Greg Mankiw, Econ Prof at Harvard breaks through the definitional clutter to focus on results when he
says:
If banks are as insolvent as some analysts claim, then the goal should be a massive reorganization of these financial institutions. Some might call it nationalization, but more accurately it would be a type of bankruptcy procedure. . . Bankruptcy could become, in effect, a massive bank recapitalization. Essentially, the equity holders are told, "Go away, you have been zeroed out." The debt holders are told, "Congratulations, you are the new equity holders." Suddenly, these financial organizations have a lot more equity capital and not a shred of debt! And all done without a penny of taxpayer money! . . . But there is one thing I am sure of: If this is the route we go down, the government had better get in and out as quickly as possible. If it is done right, nationalization will be the wrong word to describe the process.

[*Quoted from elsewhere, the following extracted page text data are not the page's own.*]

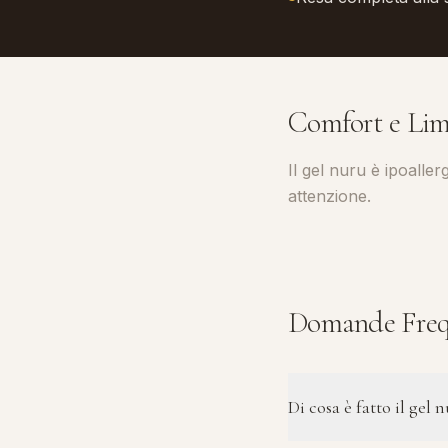
Comfort e Lim
Il gel nuru è ipoalle
attenzione.
Domande Freq
Di cosa è fatto il gel 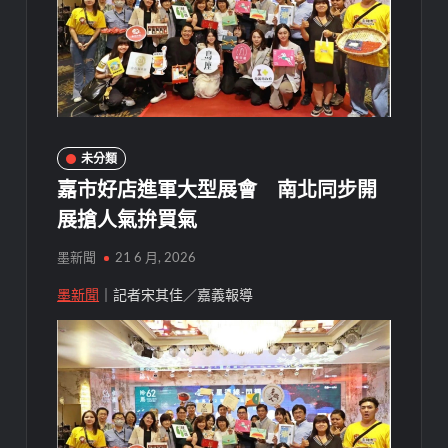
未分類
嘉市好店進軍大型展會 南北同步開
展搶人氣拚買氣
墨新聞
21 6 月, 2026
墨新聞
｜記者宋其佳／嘉義報導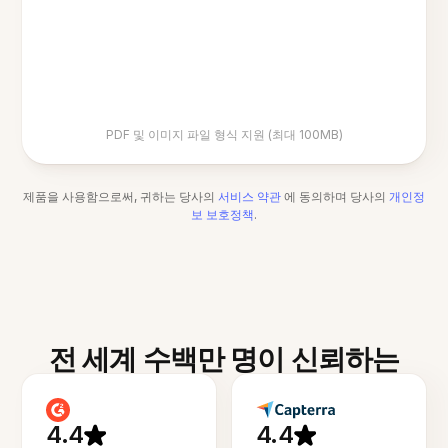
PDF 및 이미지 파일 형식 지원 (최대 100MB)
제품을 사용함으로써, 귀하는 당사의
서비스 약관
에 동의하며 당사의
개인정
보 보호정책
.
전 세계 수백만 명이 신뢰하는
4.4
4.4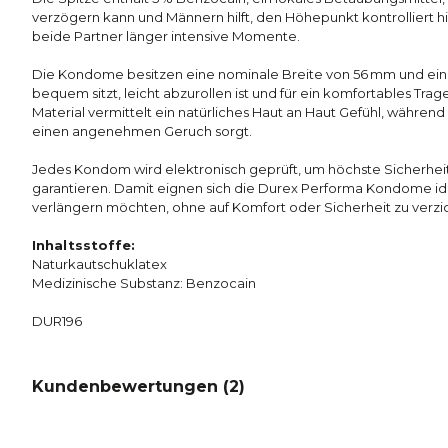
verzögern kann und Männern hilft, den Höhepunkt kontrolliert 
beide Partner länger intensive Momente.
Die Kondome besitzen eine nominale Breite von 56 mm und ein
bequem sitzt, leicht abzurollen ist und für ein komfortables Tra
Material vermittelt ein natürliches Haut an Haut Gefühl, während
einen angenehmen Geruch sorgt.
Jedes Kondom wird elektronisch geprüft, um höchste Sicherheit
garantieren. Damit eignen sich die Durex Performa Kondome ideal
verlängern möchten, ohne auf Komfort oder Sicherheit zu verzi
Inhaltsstoffe:
Naturkautschuklatex
Medizinische Substanz: Benzocain
DUR196
Kundenbewertungen (
2
)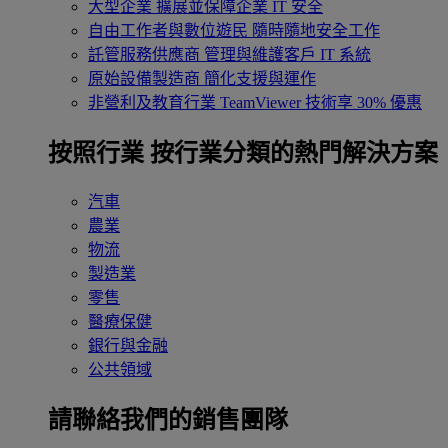
大型企業
擴展並保障企業 IT 安全
自由工作者與數位遊民
隨時隨地安全工作
託管服務供應商
管理與維護客戶 IT 系統
原始設備製造商
簡化支援與運作
非營利及教育行業
TeamViewer 技術享 30% 優惠
按照行業
按行業分類的熱門解決方案
汽車
農業
物流
製造業
零售
醫療保健
銀行與金融
公共領域
請聯絡我們的銷售團隊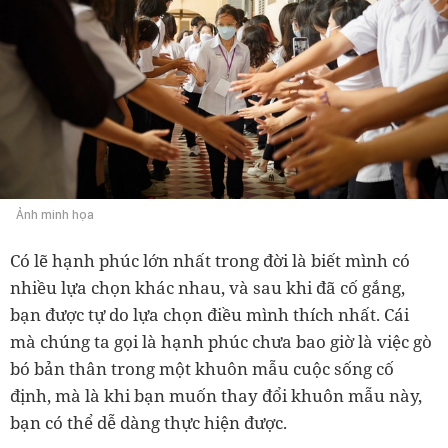
Ảnh minh họa
Có lẽ hạnh phúc lớn nhất trong đời là biết mình có
nhiều lựa chọn khác nhau, và sau khi đã cố gắng,
bạn được tự do lựa chọn điều mình thích nhất. Cái
mà chúng ta gọi là hạnh phúc chưa bao giờ là việc gò
bó bản thân trong một khuôn mẫu cuộc sống cố
định, mà là khi bạn muốn thay đổi khuôn mẫu này,
bạn có thể dễ dàng thực hiện được.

IMHO, more billions thrown at the existing structure will just be burned up in a giant bonfire of corporate diversion and waste by the present management class. I would also reject calls to supposedly restore confidence in banks by letting them lie on their balance sheets about how toxic their assets really are, by suspending the mark to market rule. Geithner says that we have more banks than Sweden. But, isn't he getting paid more than the Swedish Treasury guy that cleaned up their mess? We just need to get going pronto, or we can join Japan in losing a decade. Whenever you hear the pundits talking up the "Bad Bank" concept, listen carefully to see how they are going to value the assets the banks are going to sell us. Are the private "Vulture" partners going to get to rip us off? Without taxpayer control, what limits are going to be put on banks with our "free" money? It took MONTHS to get some real limits to executive compensation; what about planes, lobbying, acquisitions, mergers, resorts, dividends, prostitutes, and all the other things that inventive "Wall Street Talent" can imagine? (It’s not a prohibited bonus but a "retention payment") Author and market observer Martin Mayer warned:
A lot of what is called innovative is simply a way to find new technology to do that which was forbidden with the old technology.
With FDIC/bankruptcy receivers running the show, we don’t have to worry about valuation, diversion or rewarding the bad actors for their mess. We WOULD have to worry about the Saudi family members who are substantial shareholders in Citi and would get wiped out in a FDIC takeover/bankruptcy. Saudi Prince Alwaleed bin Talal is the largest individual stockholder in Citi.